━━ Dataset content

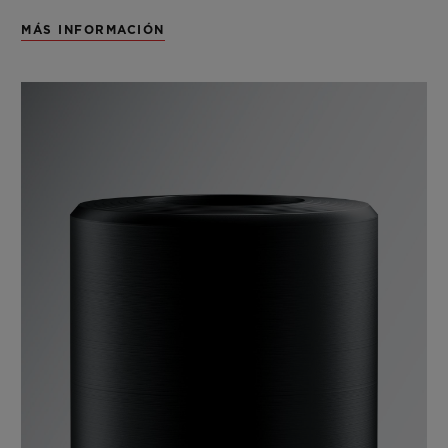
MÁS INFORMACIÓN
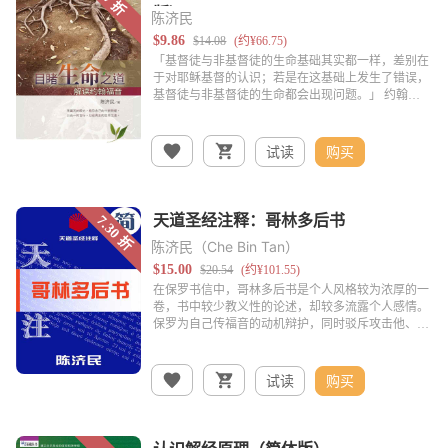
陈济民
试读
购买
陈济民（Che Bin Tan）
试读
购买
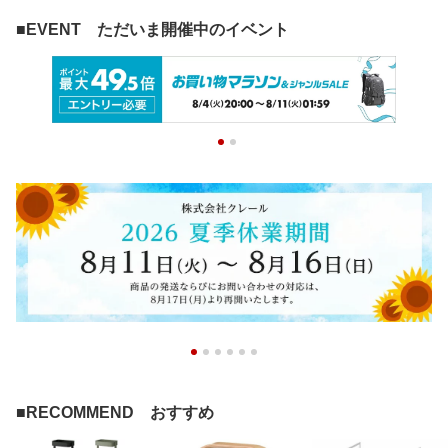
■EVENT ただいま開催中のイベント
■RECOMMEND おすすめ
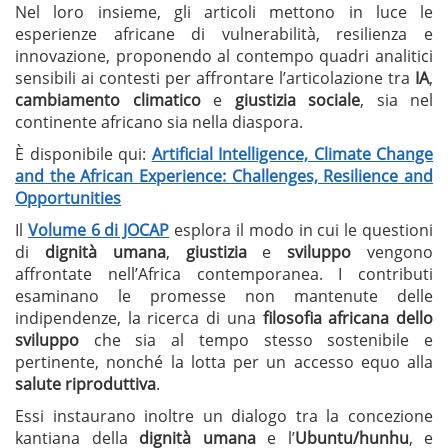
Nel loro insieme, gli articoli mettono in luce le
esperienze africane di vulnerabilità, resilienza e
innovazione, proponendo al contempo quadri analitici
sensibili ai contesti per affrontare l’articolazione tra
IA
,
cambiamento climatico
e
giustizia sociale
, sia nel
continente africano sia nella diaspora.
È disponibile qui:
Artificial Intelligence, Climate Change
and the African Experience: Challenges, Resilience and
Opportunities
Il
Volume 6 di JOCAP
esplora il modo in cui le questioni
di
dignità umana
,
giustizia
e
sviluppo
vengono
affrontate nell’Africa contemporanea. I contributi
esaminano le promesse non mantenute delle
indipendenze, la ricerca di una
filosofia africana dello
sviluppo
che sia al tempo stesso sostenibile e
pertinente, nonché la lotta per un accesso equo alla
salute riproduttiva
.
Essi instaurano inoltre un dialogo tra la concezione
kantiana della
dignità umana
e l’
Ubuntu/hunhu
, e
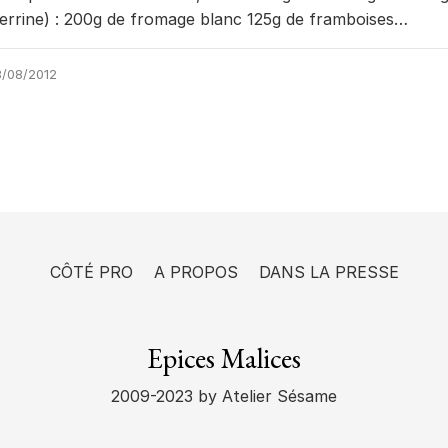
errine) : 200g de fromage blanc 125g de framboises…
/08/2012
CÔTÉ PRO
A PROPOS
DANS LA PRESSE
Epices Malices
2009-2023
by Atelier Sésame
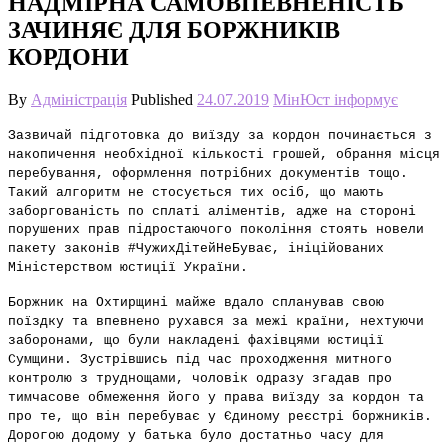
НАДМІРНА САМОВПЕВНЕНІСТЬ
ЗАЧИНЯЄ ДЛЯ БОРЖНИКІВ
КОРДОНИ
By
Адміністрація
Published
24.07.2019
МінЮст інформує
Зазвичай підготовка до виїзду за кордон починається з
накопичення
необхідної кількості грошей, обрання місця
перебування, оформлення
потрібних документів тощо.
Такий алгоритм не стосується тих осіб, що
мають
заборгованість по сплаті аліментів, адже на стороні
порушених прав
підростаючого покоління стоять новели
пакету законів #ЧужихДітейНеБуває,
ініційованих
Міністерством юстиції України.
Боржник на Охтирщині майже вдало спланував свою
поїздку та впевнено
рухався за межі країни, нехтуючи
заборонами, що були накладені фахівцями
юстиції
Сумщини. Зустрівшись під час проходження митного
контролю з
труднощами, чоловік одразу згадав про
тимчасове обмеження його у права
виїзду за кордон та
про те, що він перебуває у Єдиному реєстрі
боржників.
Дорогою додому у батька було достатньо часу для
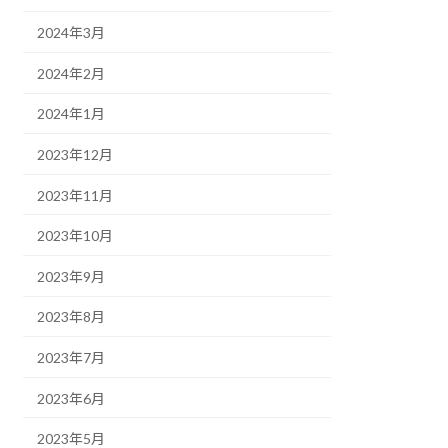
2024年3月
2024年2月
2024年1月
2023年12月
2023年11月
2023年10月
2023年9月
2023年8月
2023年7月
2023年6月
2023年5月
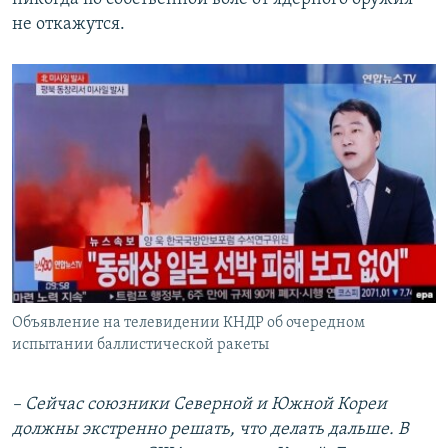
не откажутся.
Объявление на телевидении КНДР об очередном
испытании баллистической ракеты
– Сейчас союзники Северной и Южной Кореи
должны экстренно решать, что делать дальше. В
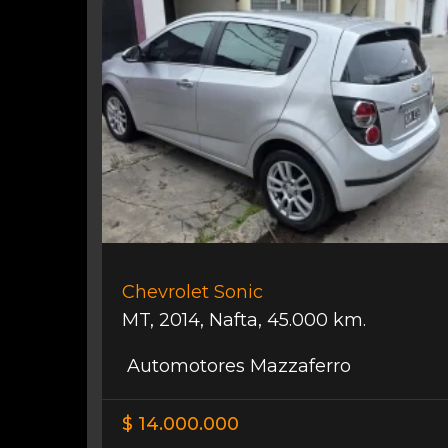
Chevrolet Sonic
MT
,
2014
,
Nafta
,
45.000 km.
Automotores Mazzaferro
$ 14.000.000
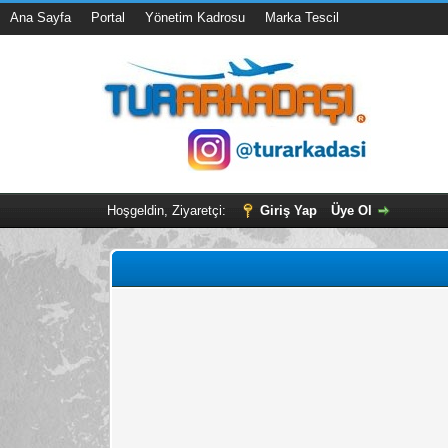
Ana Sayfa
Portal
Yönetim Kadrosu
Marka Tescil
Hoşgeldin, Ziyaretçi:
Giriş Yap
Üye Ol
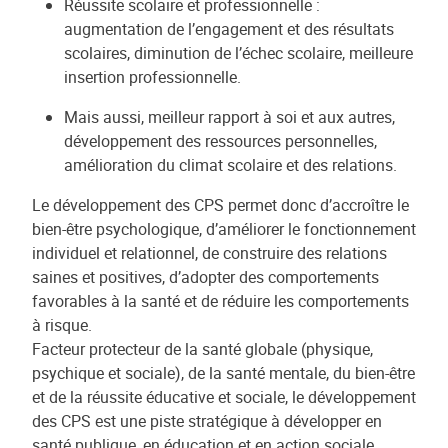
Réussite scolaire et professionnelle :
augmentation de l’engagement et des résultats
scolaires, diminution de l’échec scolaire, meilleure
insertion professionnelle.
Mais aussi, meilleur rapport à soi et aux autres,
développement des ressources personnelles,
amélioration du climat scolaire et des relations.
Le développement des CPS permet donc d’accroître le
bien-être psychologique, d’améliorer le fonctionnement
individuel et relationnel, de construire des relations
saines et positives, d’adopter des comportements
favorables à la santé et de réduire les comportements
à risque.
Facteur protecteur de la santé globale (physique,
psychique et sociale), de la santé mentale, du bien-être
et de la réussite éducative et sociale, le développement
des CPS est une piste stratégique à développer en
santé publique, en éducation et en action sociale.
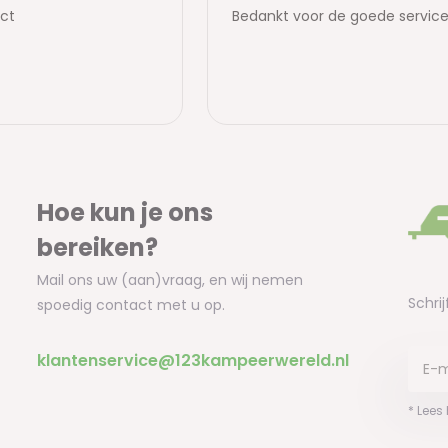
Hoe kun je ons
bereiken?
Mail ons uw (aan)vraag, en wij nemen
Schrij
spoedig contact met u op.
klantenservice@123kampeerwereld.nl
* Lees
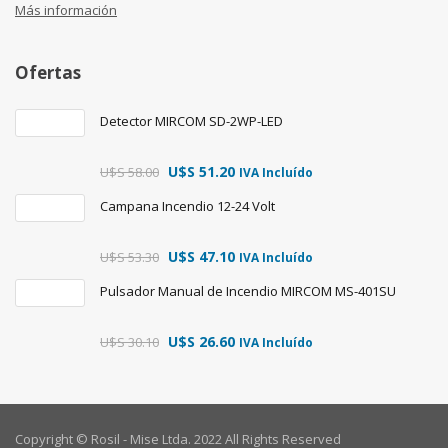
Más información
Ofertas
Detector MIRCOM SD-2WP-LED
U$S
51.20
U$S
58.00
IVA Incluído
Campana Incendio 12-24 Volt
U$S
47.10
U$S
53.30
IVA Incluído
Pulsador Manual de Incendio MIRCOM MS-401SU
U$S
26.60
U$S
30.10
IVA Incluído
Copyright © Rosil - Mise Ltda. 2022 All Rights Reserved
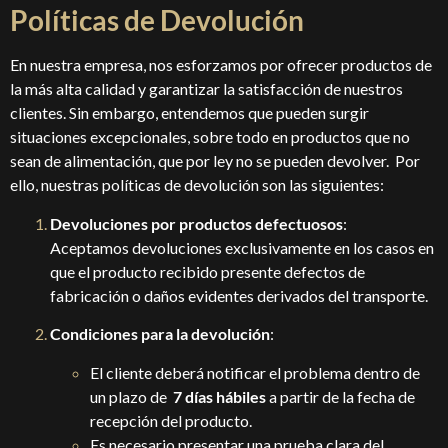
Políticas de Devolución
En nuestra empresa, nos esforzamos por ofrecer productos de
la más alta calidad y garantizar la satisfacción de nuestros
clientes. Sin embargo, entendemos que pueden surgir
situaciones excepcionales, sobre todo en productos que no
sean de alimentación, que por ley no se pueden devolver. Por
ello, nuestras políticas de devolución son las siguientes:
Devoluciones por productos defectuosos
:
Aceptamos devoluciones exclusivamente en los casos en
que el producto recibido presente defectos de
fabricación o daños evidentes derivados del transporte.
Condiciones para la devolución
:
El cliente deberá notificar el problema dentro de
un plazo de
7 días hábiles
a partir de la fecha de
recepción del producto.
Es necesario presentar una prueba clara del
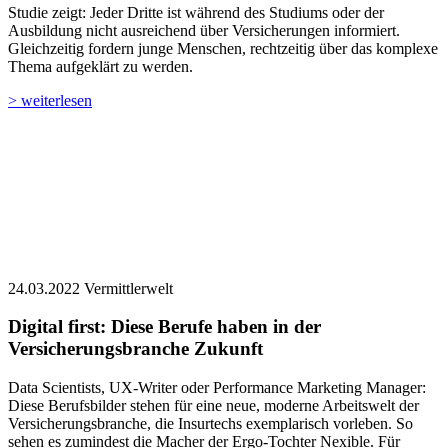
Studie zeigt: Jeder Dritte ist während des Studiums oder der
Ausbildung nicht ausreichend über Versicherungen informiert.
Gleichzeitig fordern junge Menschen, rechtzeitig über das komplexe
Thema aufgeklärt zu werden.
> weiterlesen
24.03.2022
Vermittlerwelt
Digital first: Diese Berufe haben in der
Versicherungsbranche Zukunft
Data Scientists, UX-Writer oder Performance Marketing Manager:
Diese Berufsbilder stehen für eine neue, moderne Arbeitswelt der
Versicherungsbranche, die Insurtechs exemplarisch vorleben. So
sehen es zumindest die Macher der Ergo-Tochter Nexible. Für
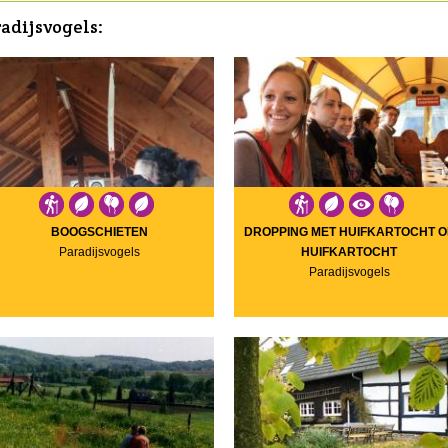
radijsvogels:
BOOGSCHIETEN
DROPPING MET HUIFKARTOCHT O
Paradijsvogels
HUIFKARTOCHT
Paradijsvogels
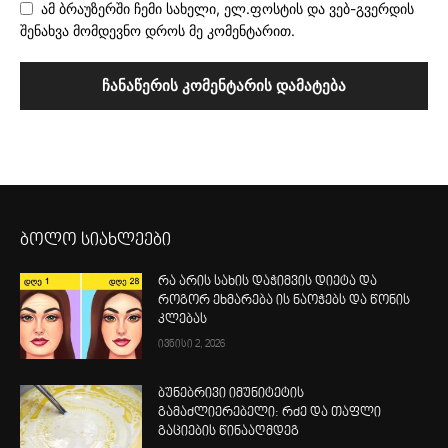
ამ ბრაუზერში ჩემი სახელი, ელ.ფოსტის და ვებ-გვერდის
შენახვა მომდევნო დროს მე კომენტარით.
ბოლო სიახლეები
რა არის სახის დაჭიმვის დიეტა და
როგორ ეხმარება ის ნაოჭებს და წონის
კლებას
ივნისი 2, 2026
ბუნებრივი იმუნიტეტის
გამაძლიერებელი: რძე და თაფლი
გაციების წინააღმდეგ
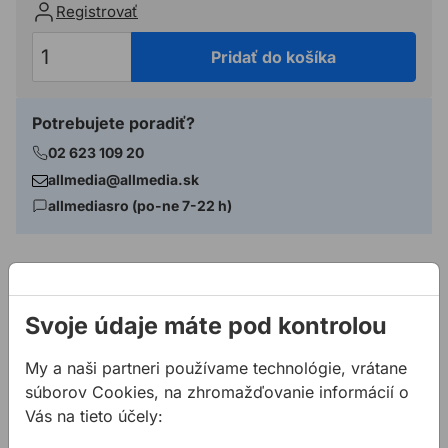
Registrovať
Pridať do košíka
Potrebujete poradiť?
02 623 109 20
allmedia@allmedia.sk
allmediasro (po-ne 7-22 h)
Popis
Svoje údaje máte pod kontrolou
Vlastnosti:
Tradičná rámová píla na kov
My a naši partneri používame technológie, vrátane
Jednoduché používanie
súborov Cookies, na zhromažďovanie informácií o
Možnosť upnutia listu taktiež pod 90° uhlom pre
Vás na tieto účely:
odrezávanie krajov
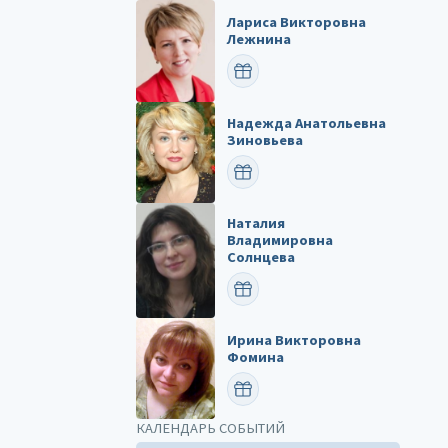
Лариса Викторовна
Лежнина
ПОЗДРАВИТЬ
Надежда Анатольевна
Зиновьева
ПОЗДРАВИТЬ
Наталия
Владимировна
Солнцева
ПОЗДРАВИТЬ
Ирина Викторовна
Фомина
ПОЗДРАВИТЬ
КАЛЕНДАРЬ СОБЫТИЙ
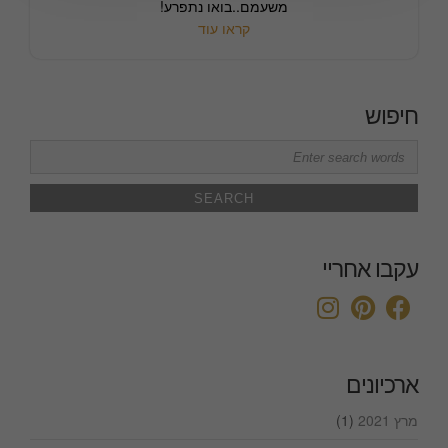
משעמם..בואו נתפרע!
קראו עוד
חיפוש
Search
for:
עקבו אחריי
ארכיונים
מרץ 2021
(1)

━━━━

Return exactly the lines above, from the one with "Aceptamos devoluciones exclusivamente" up to and including the one with "Versicherungsbranche Zukunft", and include no pictures.

**Solution:**
Aceptamos devoluciones exclusivamente en los casos en
que el producto recibido presente defectos de
fabricación o daños evidentes derivados del transporte.
Condiciones para la devolución
:
El cliente deberá notificar el problema dentro de
un plazo de
7 días hábiles
a partir de la fecha de
recepción del producto.
Es necesario presentar una prueba clara del
Studie zeigt: Jeder Dritte ist während des Studiums oder der
Ausbildung nicht ausreichend über Versicherungen informiert.
Gleichzeitig fordern junge Menschen, rechtzeitig über das komplexe
Thema aufgeklärt zu werden.
> weiterlesen
24.03.2022
Vermittlerwelt
Digital first: Diese Berufe haben in der
Versicherungsbranche Zukunft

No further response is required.